By the time Zeke finished his cigarette, he realized something was wrong with the sound coming from the bathroom. Running water. That was it. None of the splashing sounds of someone actually showering. Just straight running water.

Zeke put his cigarette out, crossed the room, knocked on the bathroom door.

“Casey? Hey, Casey, you okay in there?”

No response.

Zeke turned the knob, relieved that it wasn’t locked. The bathroom was damp, but not warm. The shower curtain was open. Casey was crouched, still dressed, in the bottom of the tub. His knees were drawn up and his forehead was pressed into them, his hands were laced on the back of his head. Water drummed on him from the shower, far above. For a few seconds, Zeke could do nothing but watch.

Then he leaned over and turned off the shower. The water was ice cold. He knelt down by the side of the tub and put a hand on Casey’s shoulder.

“Casey?” he asked. He could feel Casey shivering under his hand. “Casey, look at me. Look at me, buddy.”

Casey looked up slowly. His teeth were chattering.

“What happened?” he asked quietly. “Did you feel that sick?”

Casey shook his head. “I thought I could…I wanted to wash it away…”

“The rash,” Zeke said.

“No. Everything. My head. And this place. Everything. Wash it away. When you came back, it would all be gone. Washed away. Washed away. We’d be free.”

Zeke stared at Casey in silence. He touched Casey’s face.

“Okay. Okay, Casey,” he finally said. He could have lain down on the floor and wept.

He helped Casey out of the tub and out of his wet clothes. Beneath his clothes, the rash had spread; it was everywhere. Zeke plastered anti-itch lotion on Casey. The calamine smell made him think of summertime, of childhood. He dressed Casey in dry clothes.

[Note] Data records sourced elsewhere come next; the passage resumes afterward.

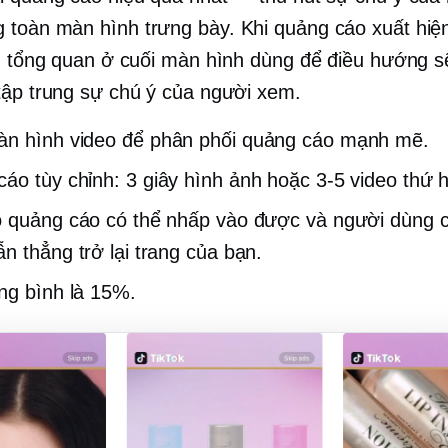
ng
toàn màn hình
trưng bày. Khi quảng cáo xuất hiệ
ng tổng quan ở cuối màn hình dùng để điều hướng sẽ 
tập trung sự chú ý của người xem.
àn hình
video để phân phối quảng cáo mạnh mẽ.
áo tùy chỉnh:
3 giây
hình ảnh hoặc
3-5
video thứ h
 quảng cáo có thể nhấp vào được và người dùng c
n thẳng trở lại trang của bạn.
ng bình là 15%.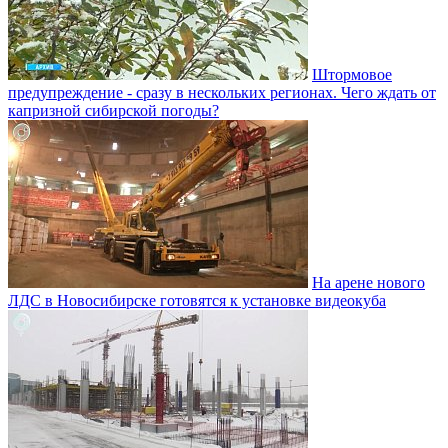
Штормовое
предупреждение - сразу в нескольких регионах. Чего ждать от
капризной сибирской погоды?
На арене нового
ЛДС в Новосибирске готовятся к установке видеокуба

He popped three antihistamines into Casey’s palm, and Casey took them without question. Zeke knew he could have given him the whole box, and Casey would have swallowed them just as trustingly. For a moment . . . just a moment . . .

Zeke towel-dried Casey’s hair, instead.

“Better?” Zeke asked. Casey nodded, his eyes downcast. He was getting groggy from the pills. Zeke deposited him on the edge of the bed and hunkered down in front of him. “I bought some soup. And peaches. Maybe you could try eating something.”

Casey shook his head.

“Okay well . . . maybe later. Get some sleep now.”

Zeke sat back against the headboard and propped Casey against him. He lit a cigarette and let Casey have a drag before taking one himself.  

“It’s almost over, isn’t it?” Casey asked, his words slurring against Zeke’s shoulder.

“I think so.”

“Good,” Casey answered.

Zeke set his cigarette in the ashtray and listlessly watched the smoke curl up through the stained lampshade. He let his eyes roam around the room until they came back to the lampshade; the smoke passing through the light gave it the illusion of being on fire. He stared at it for several minutes until he followed the smoke back down to the ashtray, and next to it, the telephone.

Zeke reached out picked up the receiver. He held it until it grew warm in his hand. Twice, he started to dial and stopped. Finally, he set the receiver back in the cradle.

Against him, Casey shifted and sighed. The room was dim, quiet. Zeke closed his eyes.


_____

“Hello?” Stokely mumbled into the phone, not fully awake.

“I need your help,” Zeke said, and then she was wide awake.